According to a legal theory gaining traction among Democrats and anti-Trump Republicans, former President Donald Trump may be disqualified from holding office again due to his actions leading up to the Capitol attack on January 6, 2021. This theory revolves around the “insurrection clause” in the 14th Amendment, which prohibits individuals from holding public office if they engage in insurrection or rebellion after taking an oath of office to defend the Constitution.

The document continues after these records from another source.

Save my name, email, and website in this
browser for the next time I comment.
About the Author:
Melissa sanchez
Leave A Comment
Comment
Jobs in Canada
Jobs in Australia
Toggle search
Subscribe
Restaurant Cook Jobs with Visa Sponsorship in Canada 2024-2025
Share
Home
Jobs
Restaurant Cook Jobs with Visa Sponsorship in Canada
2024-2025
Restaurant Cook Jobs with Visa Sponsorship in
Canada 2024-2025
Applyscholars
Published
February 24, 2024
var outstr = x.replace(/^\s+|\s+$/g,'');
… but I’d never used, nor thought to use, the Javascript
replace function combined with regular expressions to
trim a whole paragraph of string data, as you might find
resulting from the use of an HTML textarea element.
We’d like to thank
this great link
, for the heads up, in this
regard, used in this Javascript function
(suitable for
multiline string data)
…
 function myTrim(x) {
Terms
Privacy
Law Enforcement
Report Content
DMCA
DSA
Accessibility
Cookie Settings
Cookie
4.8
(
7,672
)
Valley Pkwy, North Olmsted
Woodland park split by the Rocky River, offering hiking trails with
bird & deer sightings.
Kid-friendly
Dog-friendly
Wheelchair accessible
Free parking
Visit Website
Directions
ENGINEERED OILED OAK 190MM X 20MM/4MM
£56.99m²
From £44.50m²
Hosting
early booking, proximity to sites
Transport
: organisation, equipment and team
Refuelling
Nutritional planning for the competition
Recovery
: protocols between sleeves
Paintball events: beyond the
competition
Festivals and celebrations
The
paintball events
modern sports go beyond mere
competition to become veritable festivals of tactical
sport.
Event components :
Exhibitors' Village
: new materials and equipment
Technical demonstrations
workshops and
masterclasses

There are two ways this theory could be tested. One approach is for lawsuits to be filed by politicians, advocacy groups, or voters seeking judicial declarations of Trump’s ineligibility to run. Two lawsuits have already been filed in recent days in New Hampshire and Florida, though still in the early stages. The other option would be for states to refuse to list Trump on their ballots, which would potentially prompt Trump to file his own lawsuits to restore his candidacy. So far, no state has taken steps to bar Trump from the ballot, but secretaries of state are discussing the issue.

If either scenario were to unfold, it could lead to a debate over the meaning of the insurrection clause, a provision that has rarely been interpreted or invoked since its ratification in 1868. The clause was originally intended to prevent former Confederate officers from being elected to Congress.

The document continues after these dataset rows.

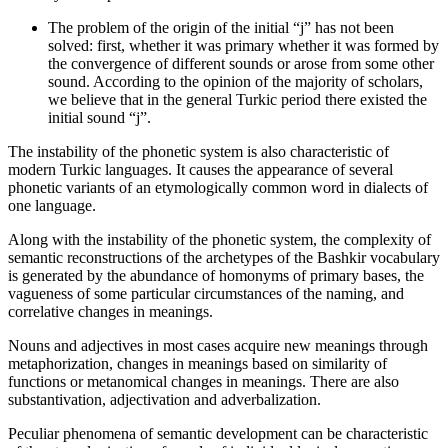
The problem of the origin of the initial “j” has not been
solved: first, whether it was primary whether it was formed by
the convergence of different sounds or arose from some other
sound. According to the opinion of the majority of scholars,
we believe that in the general Turkic period there existed the
initial sound “j”.
The instability of the phonetic system is also characteristic of
modern Turkic languages. It causes the appearance of several
phonetic variants of an etymologically common word in dialects of
one language.
Along with the instability of the phonetic system, the complexity of
semantic reconstructions of the archetypes of the Bashkir vocabulary
is generated by the abundance of homonyms of primary bases, the
vagueness of some particular circumstances of the naming, and
correlative changes in meanings.
Nouns and adjectives in most cases acquire new meanings through
metaphorization, changes in meanings based on similarity of
functions or metanomical changes in meanings. There are also
substantivation, adjectivation and adverbalization.
Peculiar phenomena of semantic development can be characteristic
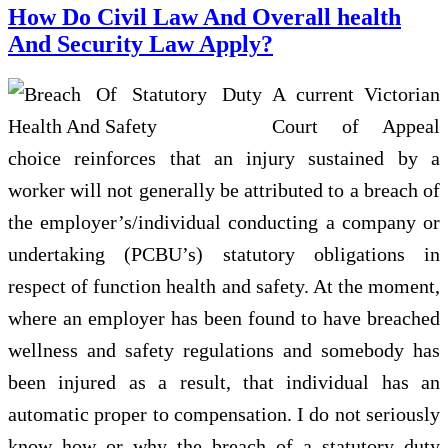
How Do Civil Law And Overall health
And Security Law Apply?
A current Victorian
Court of Appeal
choice reinforces that an injury sustained by a
worker will not generally be attributed to a breach of
the employer’s/individual conducting a company or
undertaking (PCBU’s) statutory obligations in
respect of function health and safety. At the moment,
where an employer has been found to have breached
wellness and safety regulations and somebody has
been injured as a result, that individual has an
automatic proper to compensation. I do not seriously
know how or why the breach of a statutory duty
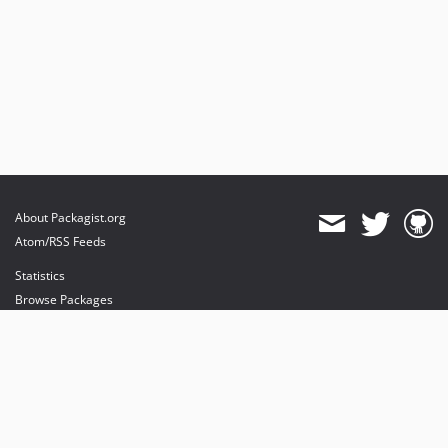
About Packagist.org
Atom/RSS Feeds
Statistics
Browse Packages
API
Mirrors
Status
Dashboard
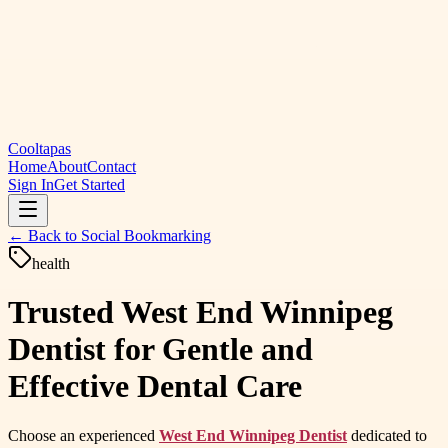
Cooltapas
Home
About
Contact
Sign In
Get Started
← Back to
Social Bookmarking
health
Trusted West End Winnipeg
Dentist for Gentle and
Effective Dental Care
Choose an experienced
West End Winnipeg Dentist
dedicated to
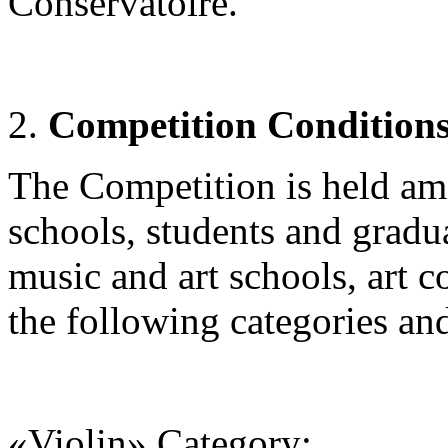
Conservatoire.
Competition Condition
The Competition is held amo
schools, students and gradua
music and art schools, art c
the following categories an
«Violin» Category
:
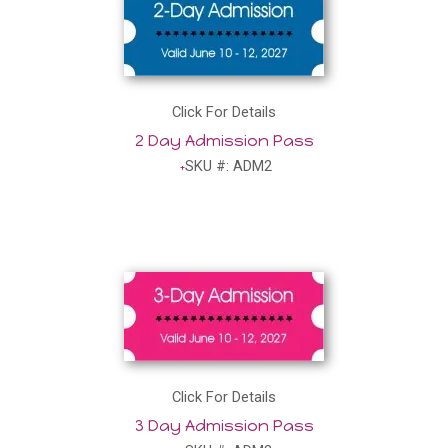
Click For Details
2 Day Admission Pass
SKU #: ADM2
Click For Details
3 Day Admission Pass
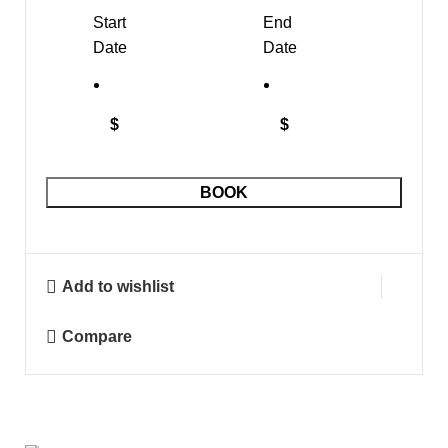
Start
End
Date
Date
$
$
BOOK
Add to wishlist
Compare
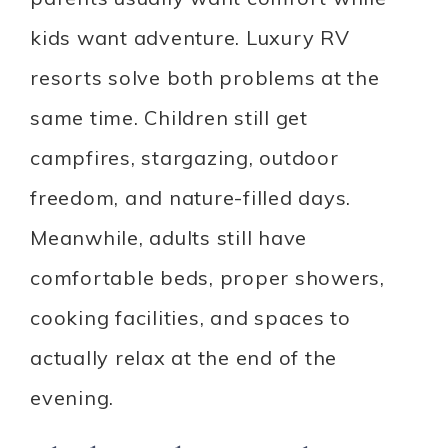
kids want adventure. Luxury RV
resorts solve both problems at the
same time. Children still get
campfires, stargazing, outdoor
freedom, and nature-filled days.
Meanwhile, adults still have
comfortable beds, proper showers,
cooking facilities, and spaces to
actually relax at the end of the
evening.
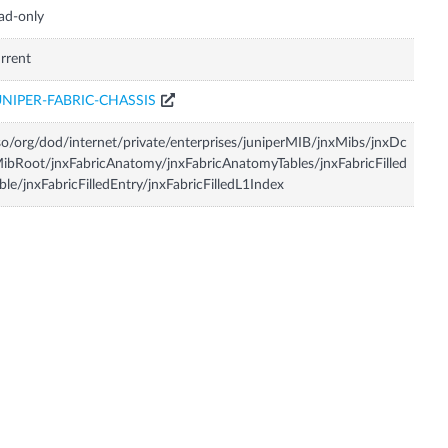
ad-only
rrent
UNIPER-FABRIC-CHASSIS
so/org/dod/internet/private/enterprises/juniperMIB/jnxMibs/jnxDc
ibRoot/jnxFabricAnatomy/jnxFabricAnatomyTables/jnxFabricFilled
ble/jnxFabricFilledEntry/jnxFabricFilledL1Index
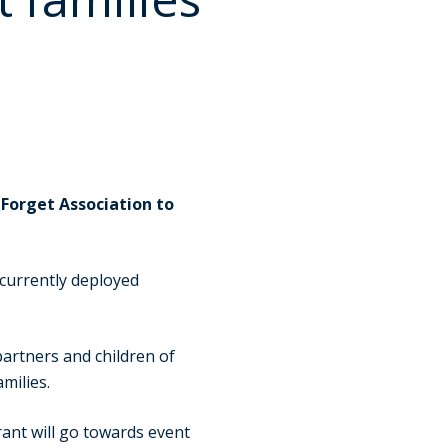
Forget Association to
currently deployed
partners and children of
milies.
ant will go towards event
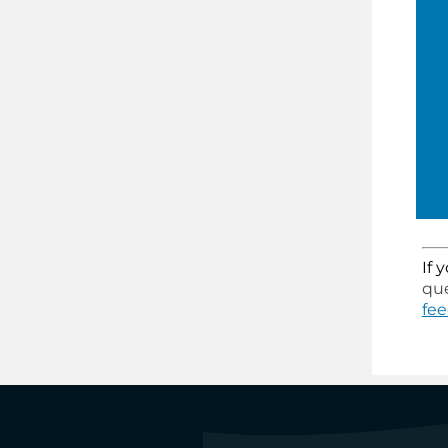
If 
que
fe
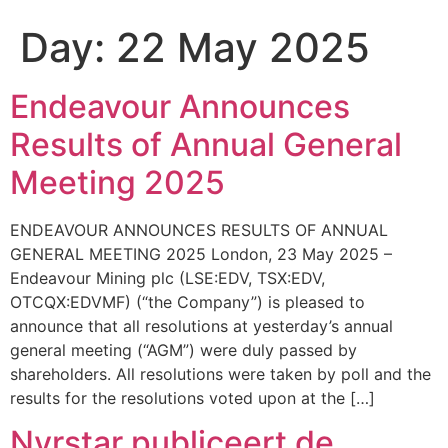
Day:
22 May 2025
Endeavour Announces
Results of Annual General
Meeting 2025
ENDEAVOUR ANNOUNCES RESULTS OF ANNUAL
GENERAL MEETING 2025 London, 23 May 2025 –
Endeavour Mining plc (LSE:EDV, TSX:EDV,
OTCQX:EDVMF) (“the Company”) is pleased to
announce that all resolutions at yesterday’s annual
general meeting (“AGM”) were duly passed by
shareholders. All resolutions were taken by poll and the
results for the resolutions voted upon at the […]
Nyrstar publiceert de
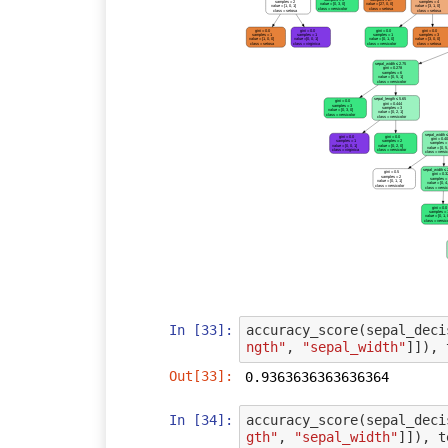
samples = 2
samples = 4
value = [0, 3, 0]
value = [27, 0, 0]
value = [1, 0, 1]
value = [3, 1, 0]
class = versicolor
class = setosa
class = setosa
class = setosa
gini = 0.0
gini = 0.0
gini = 0.0
gini = 0.0
samples = 1
samples = 1
samples = 1
samples = 3
value = [1, 0, 0]
value = [0, 0, 1]
value = [0, 1, 0]
value = [3, 0, 0]
class = setosa
class = virginica
class = versicolor
class = setosa
sepal_width ≤ 2.75
gini = 0.278
samples = 6
value = [0, 5, 1]
class = versicolor
sepal_length ≤ 5.65
gini = 0.0
gini = 0.444
samples = 3
samples = 3
value = [0, 3, 0]
value = [0, 2, 1]
class = versicolor
class = versicolor
sepal_width ≤
gini = 0.0
gini = 0.0
gini = 0.4
samples = 1
samples = 2
samples =
value = [0, 0, 1]
value = [0, 2, 0]
value = [0, 5,
class = virginica
class = versicolor
class = versi
sepal_width ≤
gini = 0.5
gini = 0.
samples = 2
samples =
value = [0, 1, 1]
value = [0, 4,
class = versicolor
class = versi
gini = 0.
samples =
value = [0, 1, 
class = versic
In [33]:
accuracy_score
(
sepal_deci
ngth"
,
"sepal_width"
]]),
Out[33]:
0.9363636363636364
In [34]:
accuracy_score
(
sepal_deci
gth"
,
"sepal_width"
]]),
t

Proponents of the theory argue that the disqualification is self-executing, meaning it automatically applies to anyone who meets the criteria described in the amendment, without requiring a criminal conviction. The only way to bypass the disqualification is for Congress to grant amnesty through a two-thirds vote in each chamber.

Prominent constitutional scholars, including conservative law professors William Baude and Michael Stokes Paulsen, as well as former federal judge J. Michael Luttig and liberal constitutional law professor Laurence Tribe, have endorsed the theory. They believe that Trump’s actions during the election and the Capitol attack clearly fall within the scope of the disqualification clause.

However, not all legal scholars agree with this interpretation. Some argue that the recent interpretations are overly broad and that the criminal justice system should be the appropriate mechanism for preventing individuals who participated in an insurrection from holding office. Others express concern about secretaries of state unilaterally disqualifying candidates from the ballot, as it may be seen as undemocratic.

To put the theory into practice, it would most likely require a lawsuit to be filed. A candidate running against Trump in the primary or general election could argue that they are directly harmed by his presence on the ballot. Interest groups or individual voters could also sue to prevent Trump from appearing on the ballot in specific states.

This legal theory presents a potential avenue for disqualifying Trump from holding future office, but it remains to be seen how it will play out in practice and whether it will ultimately be decided by the courts.